Yay, another tortie named Pumpkin  Cute cats!


----------



## Leanne2112 (Aug 13, 2010)

I LOVE LOVE LOVE your tortie!!!!


----------



## Larimar (May 28, 2011)

hehe very cutes. I love the 4th piccy!


----------



## catbrb (Jun 1, 2011)

Thanks you guys! I've never owned a tortie before but I love her. I had someone mention before that torties can be either really sweet or a heathen? Wasn't sure if I should believe that or not.

@Swim - Your Pumpkin is so cute and she looks so soft just from the pictures!


----------



## swimkris (Jul 17, 2010)

catbrb said:


> Thanks you guys! I've never owned a tortie before but I love her. I had someone mention before that torties can be either really sweet or a heathen? Wasn't sure if I should believe that or not.


I think they are a combination of both! LOL Pumpkin might be moody sometimes, but she is the most loyal cat I've ever met. 

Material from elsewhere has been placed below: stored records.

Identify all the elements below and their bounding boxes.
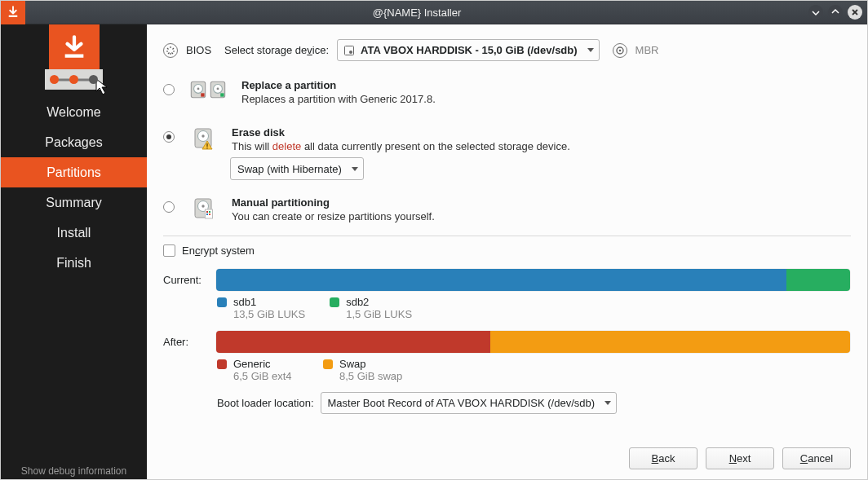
progress-steps-icon [45,69,103,90]
after-label: After: [163,336,206,348]
select-storage-label: Select storage device: [224,44,329,56]
swap-select[interactable]: Swap (with Hibernate) [230,157,364,180]
dropdown-caret-icon [587,48,594,52]
swatch-icon [217,297,227,307]
option-erase[interactable]: Erase disk This will delete all data cur… [163,120,851,161]
svg-rect-7 [201,93,204,96]
debug-info-link[interactable]: Show debug information [1,465,147,477]
swap-select-value: Swap (with Hibernate) [237,163,342,175]
bios-label: BIOS [186,44,211,56]
legend-sdb2: sdb21,5 GiB LUKS [330,296,412,320]
installer-window: @{NAME} Installer [0,0,868,480]
after-legend: Generic6,5 GiB ext4 Swap8,5 GiB swap [163,358,851,382]
top-row: BIOS Select storage device: ATA VBOX HAR… [163,39,851,61]
current-legend: sdb113,5 GiB LUKS sdb21,5 GiB LUKS [163,296,851,320]
svg-rect-1 [64,54,83,57]
svg-rect-21 [206,211,208,213]
download-icon [49,24,100,69]
bootloader-label: Boot loader location: [217,397,314,409]
current-section: Current: sdb113,5 GiB LUKS sdb21,5 GiB L… [163,268,851,320]
erase-icon [189,126,217,151]
sidebar-item-finish[interactable]: Finish [1,248,147,278]
swatch-icon [330,297,339,307]
mbr-label: MBR [636,44,659,56]
close-button[interactable] [848,5,862,20]
svg-rect-15 [206,143,207,147]
svg-rect-22 [209,211,210,213]
bios-icon [163,43,178,58]
legend-generic: Generic6,5 GiB ext4 [217,358,299,382]
bootloader-select[interactable]: Master Boot Record of ATA VBOX HARDDISK … [321,392,618,414]
svg-point-14 [202,134,204,137]
svg-rect-23 [206,214,208,215]
encrypt-checkbox[interactable] [163,244,175,257]
app-icon [1,1,25,24]
svg-point-3 [618,49,621,51]
replace-title: Replace a partition [241,79,851,91]
minimize-button[interactable] [808,5,823,20]
current-seg-sdb1 [216,269,786,291]
option-manual[interactable]: Manual partitioning You can create or re… [163,190,851,231]
sidebar-logo [1,24,147,90]
storage-device-value: ATA VBOX HARDDISK - 15,0 GiB (/dev/sdb) [361,44,578,56]
mbr-icon [613,43,627,58]
replace-icon [189,79,227,100]
sidebar-item-packages[interactable]: Packages [1,127,147,157]
bootloader-row: Boot loader location: Master Boot Record… [163,392,851,414]
swatch-icon [323,359,333,369]
swatch-icon [217,359,227,369]
svg-rect-16 [206,148,207,148]
storage-device-select[interactable]: ATA VBOX HARDDISK - 15,0 GiB (/dev/sdb) [337,39,600,61]
svg-rect-11 [220,93,224,96]
sidebar-item-install[interactable]: Install [1,218,147,248]
titlebar: @{NAME} Installer [1,1,867,24]
window-controls [808,5,867,20]
after-seg-generic [216,331,490,353]
legend-swap: Swap8,5 GiB swap [323,358,405,382]
back-button[interactable]: Back [629,447,698,469]
bootloader-value: Master Boot Record of ATA VBOX HARDDISK … [328,397,596,409]
sidebar-item-partitions[interactable]: Partitions [1,157,147,187]
divider [163,236,851,236]
button-bar: Back Next Cancel [629,447,851,469]
next-button[interactable]: Next [706,447,774,469]
after-seg-swap [490,331,850,353]
maximize-button[interactable] [828,5,843,20]
current-bar [215,268,851,292]
svg-point-10 [217,88,219,90]
sidebar-item-welcome[interactable]: Welcome [1,97,147,127]
window-title: @{NAME} Installer [25,7,808,19]
main-panel: BIOS Select storage device: ATA VBOX HAR… [147,24,867,479]
svg-rect-24 [209,214,210,215]
cursor-icon [95,78,110,96]
cancel-button[interactable]: Cancel [782,447,851,469]
radio-replace[interactable] [163,84,175,95]
svg-point-19 [202,205,204,207]
option-replace[interactable]: Replace a partition Replaces a partition… [163,73,851,120]
svg-point-6 [197,88,200,90]
legend-sdb1: sdb113,5 GiB LUKS [217,296,305,320]
disk-icon [344,46,354,55]
encrypt-label: Encrypt system [182,244,255,257]
current-label: Current: [163,274,206,286]
swap-row: Swap (with Hibernate) [163,157,851,180]
partition-options: Replace a partition Replaces a partition… [163,73,851,231]
replace-desc: Replaces a partition with Generic 2017.8… [241,93,851,105]
dropdown-caret-icon [604,401,611,405]
manual-icon [189,196,217,221]
erase-desc: This will delete all data currently pres… [232,140,851,152]
manual-desc: You can create or resize partitions your… [232,210,851,222]
sidebar-item-summary[interactable]: Summary [1,187,147,218]
sidebar-nav: Welcome Packages Partitions Summary Inst… [1,97,147,278]
after-bar [215,330,851,354]
app-body: Welcome Packages Partitions Summary Inst… [1,24,867,479]
svg-rect-0 [9,15,18,17]
encrypt-row[interactable]: Encrypt system [163,244,851,257]
radio-erase[interactable] [163,131,175,143]
manual-title: Manual partitioning [232,196,851,209]
current-seg-sdb2 [786,269,850,291]
dropdown-caret-icon [352,167,358,171]
sidebar: Welcome Packages Partitions Summary Inst… [1,24,147,479]
after-section: After: Generic6,5 GiB ext4 Swap8,5 GiB s… [163,330,851,382]
radio-manual[interactable] [163,201,175,213]
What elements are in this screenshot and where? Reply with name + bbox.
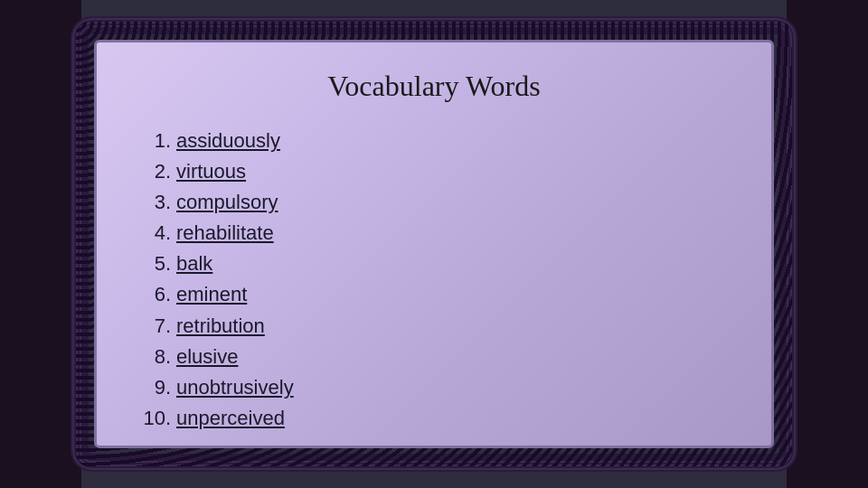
item-word: unperceived xyxy=(176,403,285,434)
item-word: rehabilitate xyxy=(176,218,274,249)
item-word: assiduously xyxy=(176,126,280,156)
item-number: 9. xyxy=(142,372,171,403)
item-word: balk xyxy=(176,249,212,279)
item-number: 7. xyxy=(142,311,171,342)
list-item: 7.retribution xyxy=(142,311,726,342)
list-item: 4.rehabilitate xyxy=(142,218,726,249)
item-word: unobtrusively xyxy=(176,372,294,403)
list-item: 9.unobtrusively xyxy=(142,372,726,403)
list-item: 1.assiduously xyxy=(142,126,726,156)
item-number: 5. xyxy=(142,249,171,279)
item-word: retribution xyxy=(176,311,265,342)
list-item: 2.virtuous xyxy=(142,156,726,187)
item-word: compulsory xyxy=(176,187,278,218)
item-number: 2. xyxy=(142,156,171,187)
vocabulary-list: 1.assiduously2.virtuous3.compulsory4.reh… xyxy=(142,126,726,434)
page-background: Vocabulary Words 1.assiduously2.virtuous… xyxy=(0,0,868,488)
item-number: 4. xyxy=(142,218,171,249)
list-item: 3.compulsory xyxy=(142,187,726,218)
item-number: 10. xyxy=(142,403,171,434)
dark-left-panel xyxy=(0,0,81,488)
item-word: eminent xyxy=(176,279,247,310)
dark-right-panel xyxy=(787,0,868,488)
card-title: Vocabulary Words xyxy=(142,70,726,103)
list-item: 6.eminent xyxy=(142,279,726,310)
item-number: 3. xyxy=(142,187,171,218)
item-number: 6. xyxy=(142,279,171,310)
item-number: 8. xyxy=(142,342,171,372)
list-item: 8.elusive xyxy=(142,342,726,372)
list-item: 5.balk xyxy=(142,249,726,279)
vocabulary-card: Vocabulary Words 1.assiduously2.virtuous… xyxy=(94,40,774,448)
item-number: 1. xyxy=(142,126,171,156)
item-word: elusive xyxy=(176,342,238,372)
list-item: 10.unperceived xyxy=(142,403,726,434)
item-word: virtuous xyxy=(176,156,246,187)
card-wrapper: Vocabulary Words 1.assiduously2.virtuous… xyxy=(81,27,787,461)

Pumpkin is very soft, but it is a smooth soft since she is short haired. She feels kind of like one of those soft shiny velvety shirts from the 90's (strange comparison I know!).


----------



## konstargirl (Feb 4, 2011)

Your cats are cute! Pumpkin is a popular name huh.


----------



## praline (Jun 3, 2011)

awwww pumpkin is a doll baby!


----------



## Jan Rebecca (Oct 14, 2010)

What cute kitties you have!


----------



## catbrb (Jun 1, 2011)

Pumpkin does seem to be popular! I read/watched Memoirs of A Geisha and her friends nickname was Pumpkin and that's where I got it from lol I was just waiting for a cat to name! And thank you Praline and Jan! 

You gotta love the 90's, Swim


----------



## Fran (Jan 9, 2008)

Pumpkin Club! Pumpkin Club! 

What sweet kitties - torties are so striking! 

Fran


----------



## OctoberinMaine (Sep 12, 2006)

Great pictures of two beautiful kitties. I have a new Nikon Coolpix too, and have been having fun breaking it in.


----------



## trexmommy (Mar 24, 2010)

Beautiful cats! My tortie was almost named Pumpkin by my son but we ended up going with Jack (the Pumpkin King, so it's still in there  ) Its a great name for halloween themed kitties.


----------



## catbrb (Jun 1, 2011)

Totally agree that they are very striking.

I enjoy my Coolpix but the quality of pictures definitely went down after awhile. Might be because I have an older model who knows :/

Jack is a great name! That's one of my all time favorite movies!!


----------



## jason420 (May 17, 2011)

Pumpkin is absolutely beautiful! 

More pics of Shadow would be great!


----------



## 6cats4me (Apr 30, 2011)

The perfect combination: a tortie and a black cat! Love them!


----------



## catbrb (Jun 1, 2011)

I'll try to get more of Shadow and thank you all for the kind words.


----------



## ragdoll (Aug 30, 2010)

Arr cute we have a Tabby called Shadow and are keeping one of our strays ginger kitten and thinking of calling him Pumpkin lol 

Your Pumpkins colouring is lovely xx


----------